Mittel había preferido quedarse en Los Angeles, donde era socio fundador de una poderosa firma legal, Mittel, Anderson, Jennings & Rountree. Aun así, a Bosch le pareció que lo que hacía este abogado educado en Yale tenía poco que ver con la ley tal y como Bosch la entendía. Seguramente Mittel llevaba años sin pisar un tribunal. Eso le hizo pensar en el premio Conklin y sonrió. Lástima que Mittel se hubiera retirado de la fiscalía. Habría sido un buen candidato al premio.

Había una foto que acompañaba al perfil. Mostraba a Mittel en la escalera inferior del Air Force One, saludando al entonces presidente en el aeropuerto LAX. Aunque el artículo había sido publicado años antes, Bosch se quedó pasmado por lo joven que se veía a Mittel en la foto. Leyó de nuevo el artículo y comprobó su edad. Haciendo los cálculos se dio cuenta de que Mittel tenía apenas sesenta años.

Bosch apartó los recortes de periódico y se levantó. Durante un buen rato se quedó de pie ante las puertas correderas de cristal que daban a la terraza y miró las luces del desfiladero. Empezó a considerar lo que sabía de las circunstancias de treinta y tres años atrás. Conklin, según Katherine Register, conocía a Marjorie Lowe. Estaba claro por el expediente del caso que había hurgado en la investigación de su muerte por razones desconocidas. Su búsqueda fue aparentemente cubierta por razones asimismo desconocidas. Esto había ocurrido sólo tres meses después de que anunciara su candidatura a fiscal del distrito y menos de un año antes de que una pieza clave en la investigación, Johnny Fox, muriera cuando estaba a su servicio.

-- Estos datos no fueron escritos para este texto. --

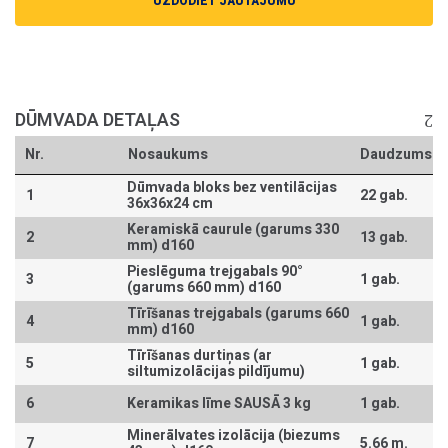
UZDODIET JAUTĀJUMU
DŪMVADA DETAĻAS
Nr.
Nosaukums
Daudzums
Dūmvada bloks bez ventilācijas
1
22 gab.
36x36x24 cm
Keramiskā caurule (garums 330
2
13 gab.
mm) d160
Pieslēguma trejgabals 90°
3
1 gab.
(garums 660 mm) d160
Tīrīšanas trejgabals (garums 660
4
1 gab.
mm) d160
Tīrīšanas durtiņas (ar
5
1 gab.
siltumizolācijas pildījumu)
6
Keramikas līme SAUSĀ 3 kg
1 gab.
Minerālvates izolācija (biezums
7
5.66 m.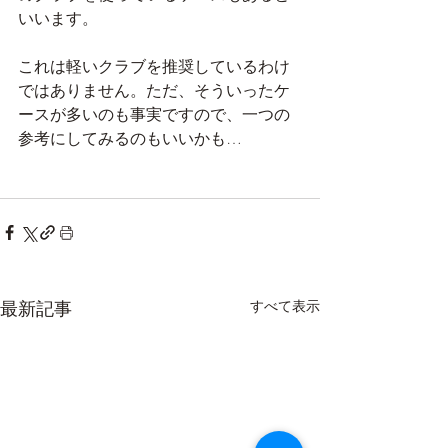
いいます。
これは軽いクラブを推奨しているわけ
ではありません。ただ、そういったケ
ースが多いのも事実ですので、一つの
参考にしてみるのもいいかも…
最新記事
すべて表示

Bosch pensó que era obvio que Fox habría sido conocido de Mittel, el director de campaña. Por consiguiente, concluyó que al margen de lo que Conklin hiciera o supiera, era probable que Mittel, su testaferro y el arquitecto de su candidatura política, también tuviera conocimiento.

Bosch volvió a la mesa y se centró en la lista de nombres de su libreta. Cogió el boli y también rodeó el nombre de Mittel. Tenía ganas de tomarse otra cerveza, pero se conformó con un cigarrillo.